Де Бельвару было весьма приятно узнать, что он обладает самым лучшим темпераментом, хотя ему и показалось, будто Джованни желал ему польстить, и он с улыбкой полюбопытствовал, к какому же темпераменту его весьма пылкий друг относит себя самого.

Джованни покраснел от смущения и удовольствия, он обычно не слишком любил говорить о себе, но с де Бельваром все было иначе:

— Судя по моим недостаткам, я самый настоящий холерик. Это темперамент огненный, горячего и сухого восточного ветра Эвра, лета и зрелого возраста.

Граф посчитал суждение Джованни абсолютно справедливым и поделился с ним своими опасениями насчет столь сильного темперамента:

— Вы, дорогой друг, имеете обыкновение сразу впиваться в какое-нибудь рассуждение всею мощью вашего ума, отдавая любой представшей перед вами проблеме столько энергии, что скоро устаете и раздражаетесь.

Джованни смутился:

— Простите, граф, я, верно, бываю несносен.

— Нет, не бываете, — покачал головой де Бельвар, — мне нравится ваш темперамент. Я только боюсь, что вы так сгорите изнутри. Вы все время бежите своею мыслью, как заяц.

Джованни засмеялся:

— Как мне нравится ваше сравнение. Напомните мне его в следующий раз, когда я начну бежать.

Так, с легкостью разобравшись в причине их несхожести и признав собственные недостатки, они только еще больше прикипели друг к другу. Джованни был буквально зачарован глубокой мудростью и рассудительностью своего любимого де Бельвара. Граф же не уставал с умилением наблюдать за всеми жизненными проявлениями Джованни, все казалось ему прекрасным: открытая душа, добрый нрав, манера говорить, словно плести сложный узор, даже его повадка сидеть, ходить, спать, съехав головой с подушки.

Они оба не могли смириться с тем, что скоро им предстоит разлука, и томились по мере приближения к границам честерского палатината. Наконец, проделав еще едва половину пути, граф предложил Джованни по прибытии погостить в Стокепорте пару дней, посмотреть соколов, кроличьи садки, книги Арнуля, документы епархии, до которых до сих пор так и не дошли руки. Де Бельвар был готов предложить что угодно, лишь бы заманить Джованни к себе в гости. Джованни обрадовался как ребенок.

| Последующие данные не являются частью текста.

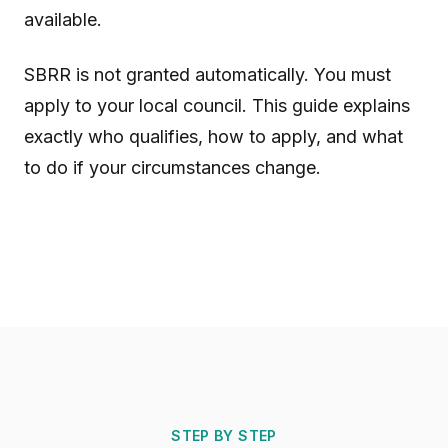
available.
SBRR is not granted automatically. You must
apply to your local council. This guide explains
exactly who qualifies, how to apply, and what
to do if your circumstances change.
STEP BY STEP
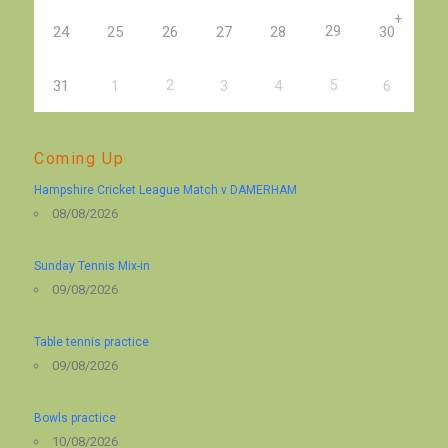
+
29
24
25
26
27
28
30
2
5
31
1
3
4
6
Coming Up
Hampshire Cricket League Match v DAMERHAM
08/08/2026
Sunday Tennis Mix-in
09/08/2026
Table tennis practice
09/08/2026
Bowls practice
10/08/2026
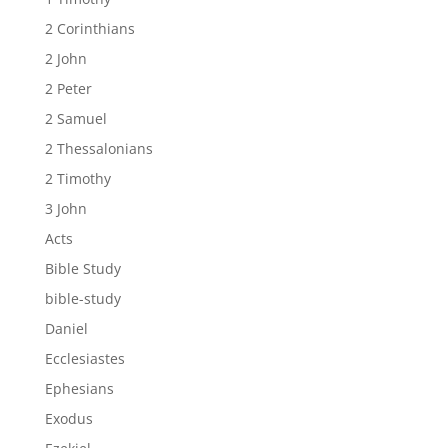
2 Corinthians
2 John
2 Peter
2 Samuel
2 Thessalonians
2 Timothy
3 John
Acts
Bible Study
bible-study
Daniel
Ecclesiastes
Ephesians
Exodus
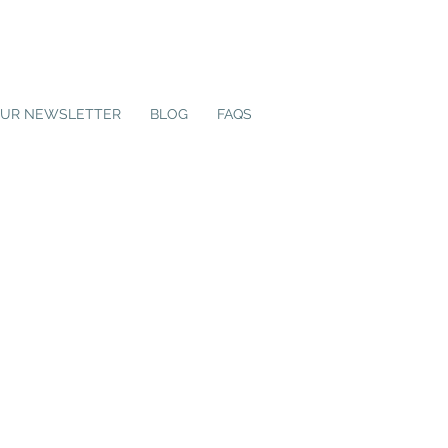
OUR NEWSLETTER
BLOG
FAQS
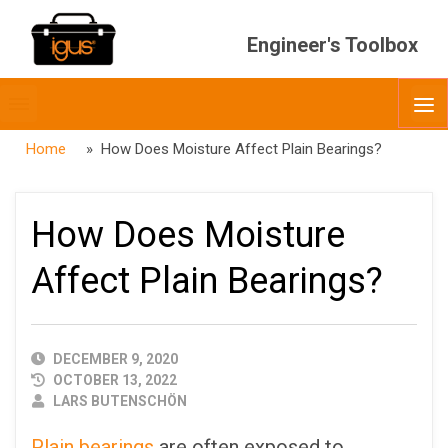
Engineer's Toolbox
Toggle
O
menubar
Home
» How Does Moisture Affect Plain Bearings?
How Does Moisture
Affect Plain Bearings?
PUBLISHED
DECEMBER 9, 2020
DATE
OCTOBER 13, 2022
AUTHOR
LARS BUTENSCHÖN
Plain bearings
are often exposed to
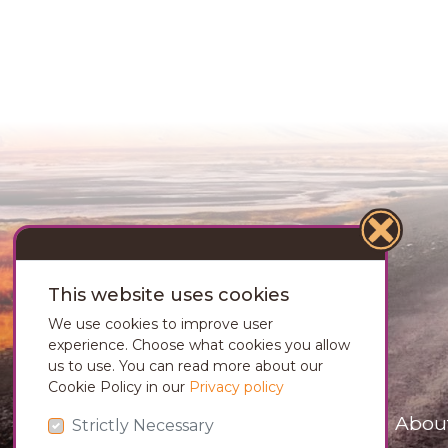
This website uses cookies
We use cookies to improve user
experience. Choose what cookies you allow
us to use. You can read more about our
Cookie Policy in our
Privacy policy
Abou
Strictly Necessary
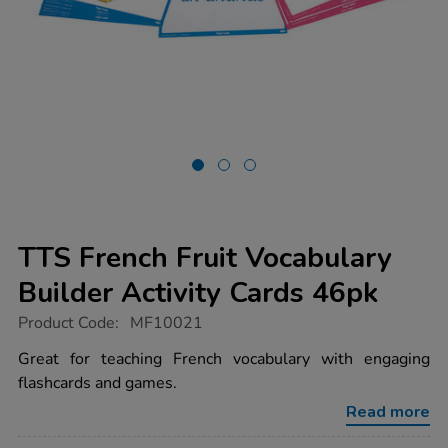
TTS French Fruit Vocabulary
Builder Activity Cards 46pk
https://www.tts-
Product Code:
MF10021
group.co.uk/tts-
french-
Great for teaching French vocabulary with engaging
fruit-
flashcards and games.
vocabulary-
builder-
Read more
activity-
cards-
46pk/1015750.html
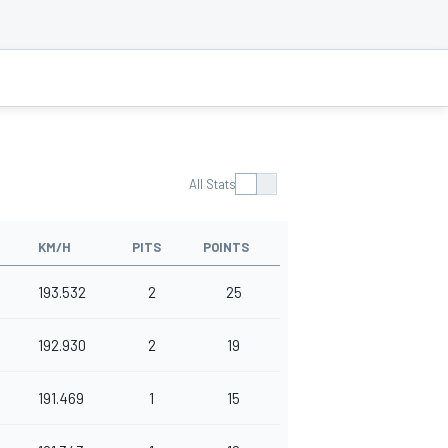
All Stats
KM/H
PITS
POINTS
193.532
2
25
192.930
2
19
191.469
1
15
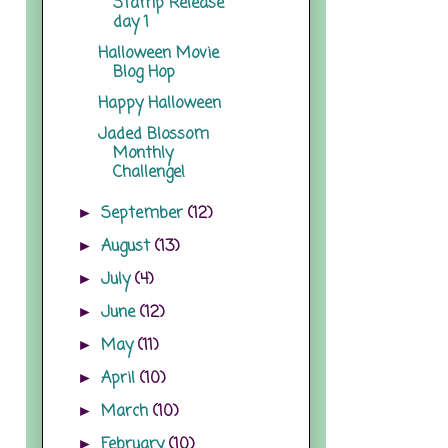
Stamp Release
day 1
Halloween Movie
Blog Hop
Happy Halloween
Jaded Blossom
Monthly
Challenge!
September
(12)
►
August
(13)
►
July
(4)
►
June
(12)
►
May
(11)
►
April
(10)
►
March
(10)
►
February
(10)
►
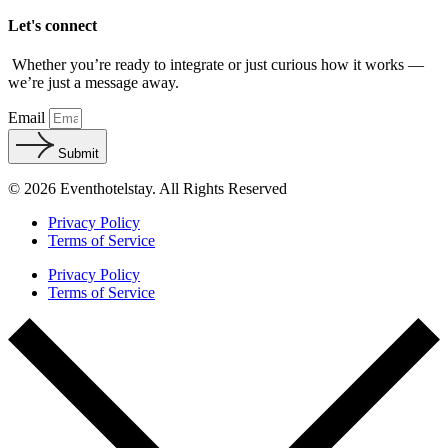
Let's connect
Whether you’re ready to integrate or just curious how it works —
we’re just a message away.
Email
Submit
© 2026 Eventhotelstay. All Rights Reserved
Privacy Policy
Terms of Service
Privacy Policy
Terms of Service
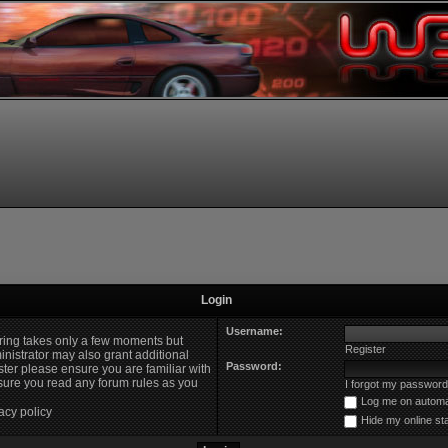
Login
Username:
ering takes only a few moments but
Register
nistrator may also grant additional
Password:
ster please ensure you are familiar with
nsure you read any forum rules as you
I forgot my password
Log me on automat
acy policy
Hide my online st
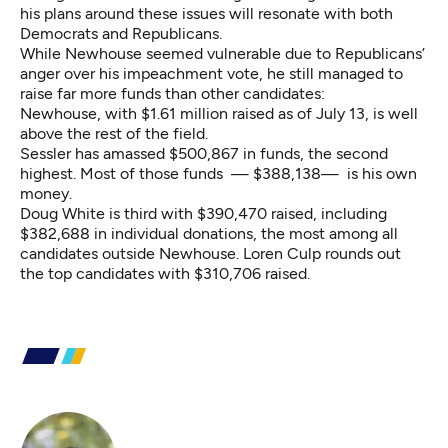
his plans around these issues will resonate with both
Democrats and Republicans.
While Newhouse seemed vulnerable due to Republicans’
anger over his impeachment vote, he still managed to
raise far more funds
than other candidates:
Newhouse, with $1.61 million raised as of July 13, is well
above the rest of the field.
Sessler has amassed $500,867 in funds, the second
highest. Most of those funds — $388,138— is his own
money.
Doug White is third with $390,470 raised, including
$382,688 in individual donations, the most among all
candidates outside Newhouse. Loren Culp rounds out
the top candidates with $310,706 raised.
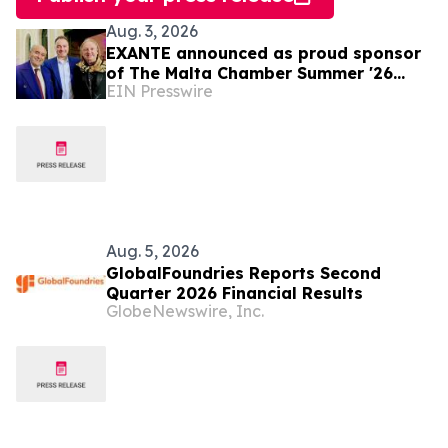
Aug. 3, 2026
EXANTE announced as proud sponsor
of The Malta Chamber Summer '26
EIN Presswire
Networking Event
Aug. 5, 2026
GlobalFoundries Reports Second
Quarter 2026 Financial Results
GlobeNewswire, Inc.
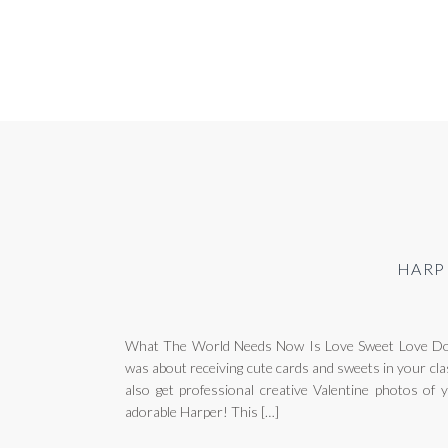
HARP
What The World Needs Now Is Love Sweet Love Do 
was about receiving cute cards and sweets in your cla
also get professional creative Valentine photos of y
adorable Harper! This […]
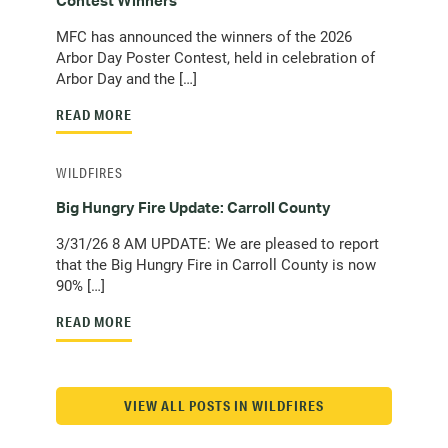
Contest Winners
MFC has announced the winners of the 2026
Arbor Day Poster Contest, held in celebration of
Arbor Day and the […]
READ MORE
WILDFIRES
Big Hungry Fire Update: Carroll County
3/31/26 8 AM UPDATE: We are pleased to report
that the Big Hungry Fire in Carroll County is now
90% […]
READ MORE
VIEW ALL POSTS IN WILDFIRES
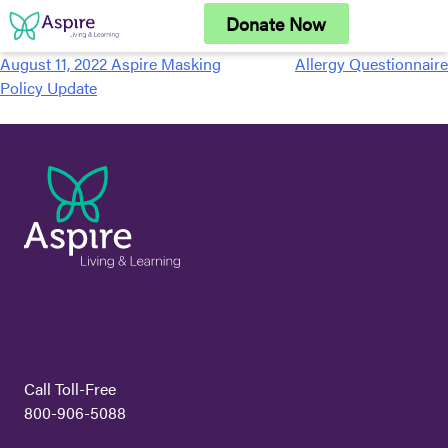
Skip
Donate Now
to
content
August 11, 2022 Aspire Masking
Allergy Questionnaire
Post
Policy Update
navigation
Call Toll-Free
800-906-5088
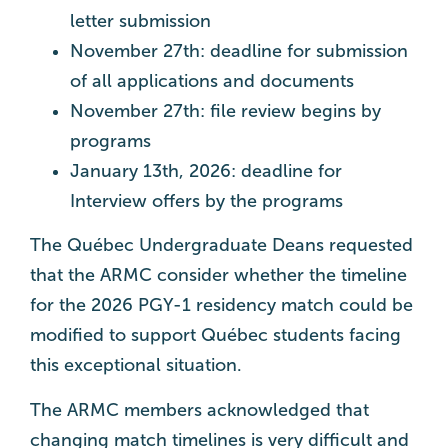
letter submission
November 27th: deadline for submission
of all applications and documents
November 27th: file review begins by
programs
January 13th, 2026: deadline for
Interview offers by the programs
The Québec Undergraduate Deans requested
that the ARMC consider whether the timeline
for the 2026 PGY-1 residency match could be
modified to support Québec students facing
this exceptional situation.
The ARMC members acknowledged that
changing match timelines is very difficult and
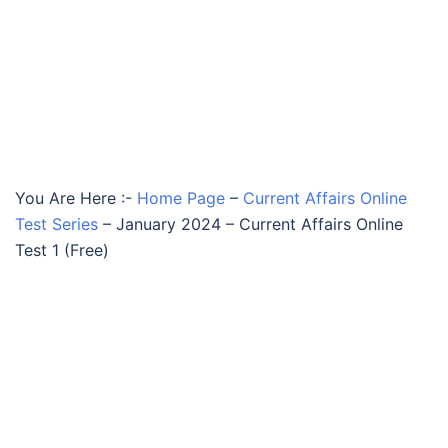
You Are Here :-
Home Page
–
Current Affairs Online
Test Series
–
January 2024 – Current Affairs Online
Test 1 (Free)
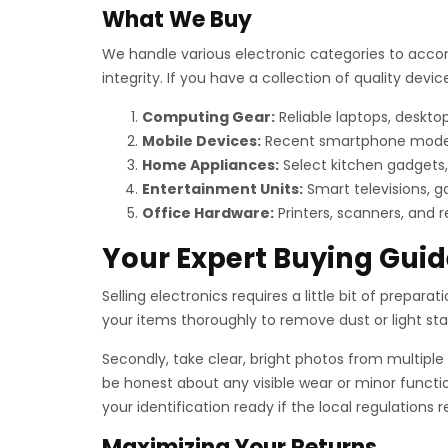
What We Buy
We handle various electronic categories to acco
integrity. If you have a collection of quality de
Computing Gear:
Reliable laptops, deskt
Mobile Devices:
Recent smartphone models, 
Home Appliances:
Select kitchen gadgets,
Entertainment Units:
Smart televisions, g
Office Hardware:
Printers, scanners, and 
Your Expert Buying Guid
Selling electronics requires a little bit of preparat
your items thoroughly to remove dust or light stain
Secondly, take clear, bright photos from multiple 
be honest about any visible wear or minor functio
your identification ready if the local regulations
Maximizing Your Returns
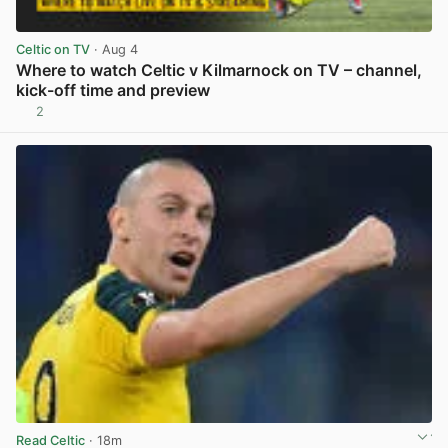
Celtic on TV
· Aug 4
Where to watch Celtic v Kilmarnock on TV – channel,
kick-off time and preview
2
View post in new tab
Read Celtic
· 18m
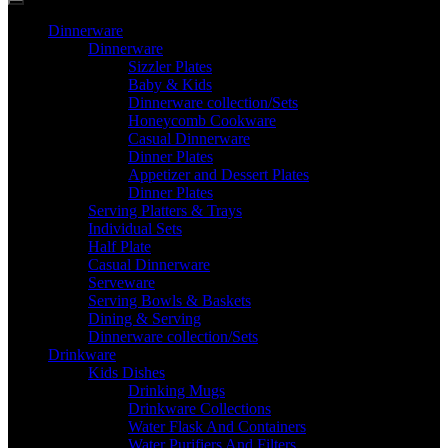
Dinnerware
Dinnerware
Sizzler Plates
Baby & Kids
Dinnerware collection/Sets
Honeycomb Cookware
Casual Dinnerware
Dinner Plates
Appetizer and Dessert Plates
Dinner Plates
Serving Platters & Trays
Individual Sets
Half Plate
Casual Dinnerware
Serveware
Serving Bowls & Baskets
Dining & Serving
Dinnerware collection/Sets
Drinkware
Kids Dishes
Drinking Mugs
Drinkware Collections
Water Flask And Containers
Water Purifiers And Filters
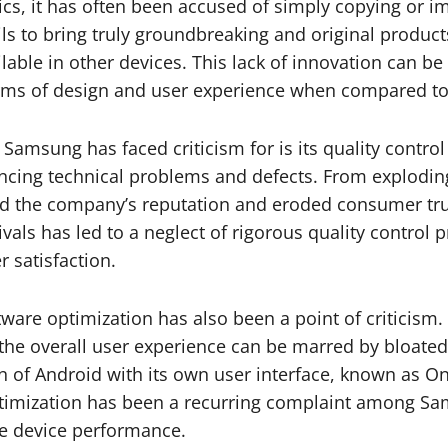
s, it has often been accused of simply copying or imi
ils to bring truly groundbreaking and original produc
lable in other devices. This lack of innovation can b
terms of design and user experience when compared t
Samsung has faced criticism for is its quality contro
ing technical problems and defects. From exploding 
hed the company’s reputation and eroded consumer tru
als has led to a neglect of rigorous quality control p
 satisfaction.
tware optimization has also been a point of criticis
, the overall user experience can be marred by bloate
n of Android with its own user interface, known as O
 optimization has been a recurring complaint among S
ve device performance.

Приехали в Стокепорт поздним вечером, после перехода через Холмы, как всегда утомительного. Джованни даже есть не хотел, у него было только одно желание — поскорее лечь спать. Большинство сопровождавших графа людей разделяли это стремление оказаться в горизонтальном положении, вытянуть ноги и, как говорят поэты, оказаться в объятиях Морфея. Джованни отвели маленькую комнатку, в которую можно было попасть лишь через спальню графа. В темноте Джованни ничего как следует не смог разглядеть. Многочисленные перегородки, ковры и портьеры, пестревшие в неровном свете догоравших свечей, оставили у него впечатление сумбура. Он лишь смутно понимал, что находится где-то с западной стороны замка, над главной залой донжона. Когда Джованни наконец лег, он безотчетно вытянул руку в сторону и ощутил одиночество — графа не было рядом. Но за перегородкой послышались приглушенные тяжелыми коврами голоса, граф оставался все же довольно близко, в нескольких шагах. Что будет, если их начнет разделять не пара ковров, а, скажем, несколько миль, Джованни даже думать не хотел. Голоса стихли. «Доброй ночи, любовь моя», — прошептал Джованни и уснул.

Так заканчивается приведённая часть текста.